First, Jim and ... attempt to lure Sarah onto Newnight because she went to college with Casey Anthony, and they are desperate to find a different angle. They head to her work in a high-fashion store, where Jim’s awkwardness is played up to new heights, attempting to both talk a customer into buying a dress and invite Sarah on a date. Jim has regularly been portrayed as awkward (when it suits the script) but at one point he asks ... if he thinks Sarah and the customer are making out in the changing room. ... is shocked, and so are we – Jim is merely an awkward journalist, not a sex-crazed social disaster.

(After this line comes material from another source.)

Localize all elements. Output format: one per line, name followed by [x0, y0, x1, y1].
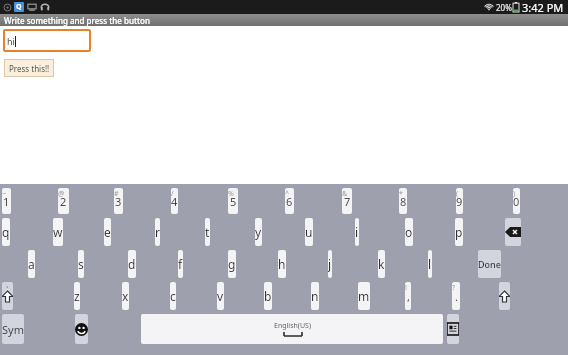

In the same episode, Sorkin attempts to wring some humour, for some reason, from Will putting on trousers. First we see him complaining to his tailor that something is wrong with his trousers – a few scenes later he is bouncing into the newsroom with his trousers around his ankles, because he cannot get his other leg into them. He falls flat on his face, in a scene which juts out as a failed attempt at pointless slapstick.

Politics

It came as something of a surprise when Will was revealed to be a registered Republican, and a Tea Party supporter at that. Going into the show, everyone was expecting Sorkin’s liberal background to influence the politics of the show. It certainly did. Will is not a Republican in the Fox News sense – his Republican party is that of Abraham Lincoln, not Mitt Romney.

What Will ultimately believes in is truth. This is what he hopes to attain through his broadcasts. His search for the truth, and the relentless assault on the lies of the Republican party, mean that, to those outside ACN, he is a liberal. What Sorkin has done here, interestingly, is show that, in his attempts to find the truth, Will is perceived to have liberal values – therefore, liberal values are the truth. Sorkin says here that by simply looking at the facts and figures which you have easy access to, you will find that the Republicans are indeed wrong.

Will’s Republicanism also serves another purpose – he is the sensible Republican. He is not the one who believes that Obama hates white people, is a Muslim, wants to take away your guns etc. His relative saneness in comparison with the rest of the party shows them up to be the ridiculous fantasists they are.

Simulacrum

Earlier I used the words idealistic and romantic – no other pairing could better describe The Newsroom. It’s regular name-checking of legendary American news anchors – Walter Kronkite, for one – shows the view that Sorkin has of news broadcasting. It is a noble, vital format. This he tries to capture with The Newsroom. The team consistently go against the orders from bosses, who are concerned only with advertising revenue. In ACN’s Newsnight, Sorkin has laid out his utopian vision of Habermass’ Public Sphere. He wants to reclaim journalism from profit and partisan politics.

The main problem is whether this type of journalism ever really existed. Mainstream press, radio, broadcasting – unless it is government owned, it has its eyes on profit. Outside the mainstream, the issue of one-sided politics is likely to be evermore present.

I have no doubt that broadcast journalism – journalism as whole, in fact – has seen better days, both financially and ethically. But the dream chased by Sorkin – it seems to be more a view of the past preserved in amber, with the dirt and sleaze wiped away.